#### What is needed
Your task is to gather the lines below that hold the string "från".

◇ ◇ ◇ ◇

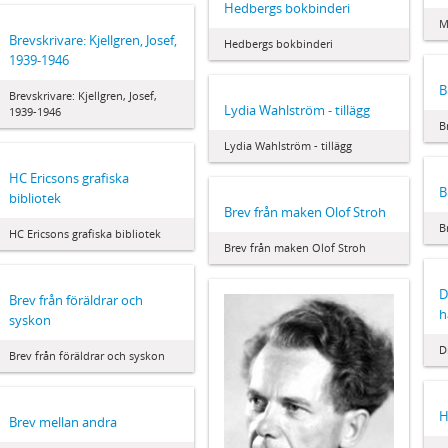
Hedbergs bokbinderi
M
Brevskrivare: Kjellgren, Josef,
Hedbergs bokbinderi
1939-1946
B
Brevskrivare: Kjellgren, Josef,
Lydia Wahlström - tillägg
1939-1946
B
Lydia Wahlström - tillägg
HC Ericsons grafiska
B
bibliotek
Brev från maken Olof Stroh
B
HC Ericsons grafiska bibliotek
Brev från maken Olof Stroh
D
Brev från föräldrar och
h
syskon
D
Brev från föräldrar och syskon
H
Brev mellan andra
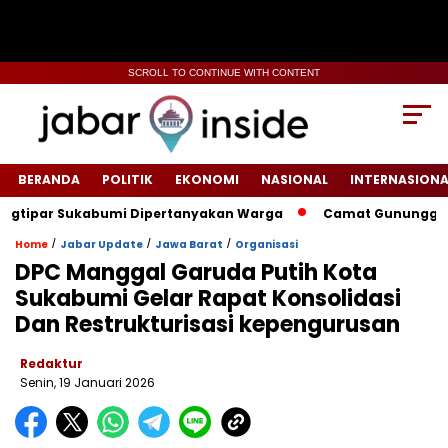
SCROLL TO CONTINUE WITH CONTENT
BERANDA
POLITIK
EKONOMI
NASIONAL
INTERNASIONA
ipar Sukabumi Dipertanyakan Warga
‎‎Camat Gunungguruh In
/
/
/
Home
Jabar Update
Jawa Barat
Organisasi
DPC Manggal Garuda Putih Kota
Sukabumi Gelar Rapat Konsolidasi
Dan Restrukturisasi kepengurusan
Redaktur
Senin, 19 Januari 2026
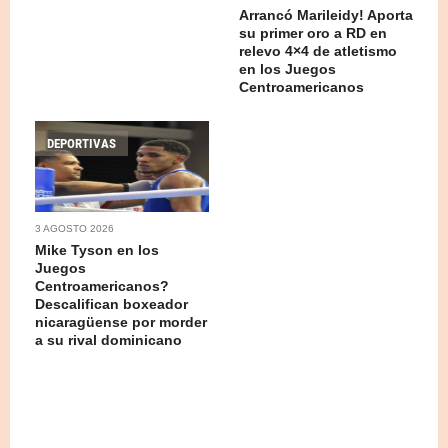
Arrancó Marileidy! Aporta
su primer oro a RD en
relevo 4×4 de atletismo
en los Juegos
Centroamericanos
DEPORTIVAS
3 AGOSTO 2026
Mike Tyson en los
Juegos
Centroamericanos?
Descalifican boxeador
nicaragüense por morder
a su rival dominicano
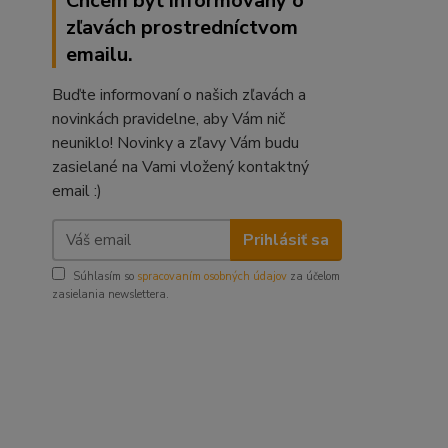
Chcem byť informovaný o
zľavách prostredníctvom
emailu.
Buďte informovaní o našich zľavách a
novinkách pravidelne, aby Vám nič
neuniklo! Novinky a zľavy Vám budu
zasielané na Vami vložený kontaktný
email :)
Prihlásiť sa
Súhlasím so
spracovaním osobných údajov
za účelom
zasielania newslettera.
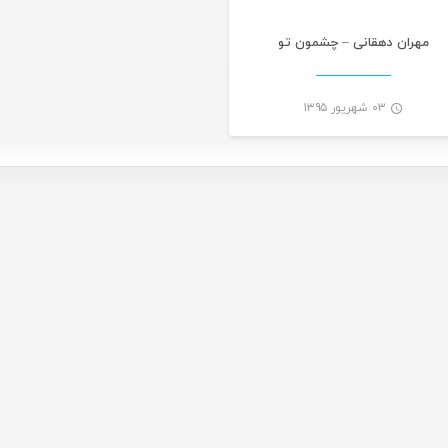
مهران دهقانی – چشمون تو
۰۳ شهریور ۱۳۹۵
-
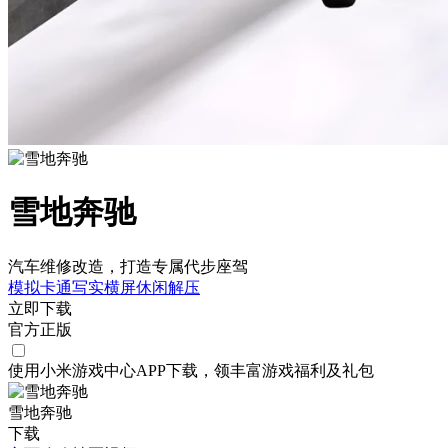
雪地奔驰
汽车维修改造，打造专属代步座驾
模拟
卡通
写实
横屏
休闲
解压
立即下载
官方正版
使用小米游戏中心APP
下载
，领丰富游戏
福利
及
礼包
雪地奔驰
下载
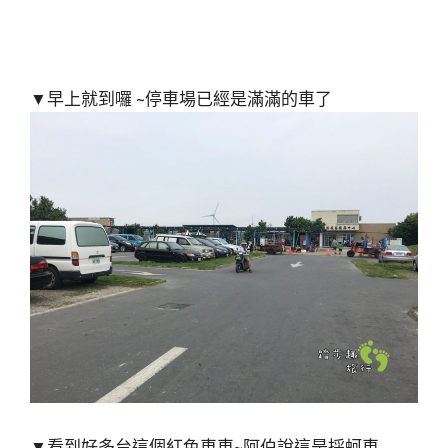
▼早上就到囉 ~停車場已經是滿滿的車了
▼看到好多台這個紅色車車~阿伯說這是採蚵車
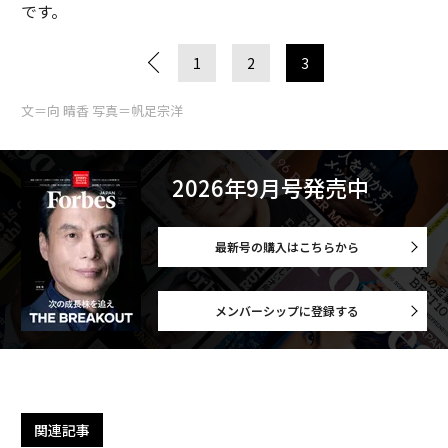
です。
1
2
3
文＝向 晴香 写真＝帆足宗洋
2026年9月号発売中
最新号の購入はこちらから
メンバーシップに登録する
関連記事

◇ ◇ ◇ ◇

#### Answer box
Brev från maken Olof Stroh
Brev från maken Olof Stroh
Brev från föräldrar och
Brev från föräldrar och syskon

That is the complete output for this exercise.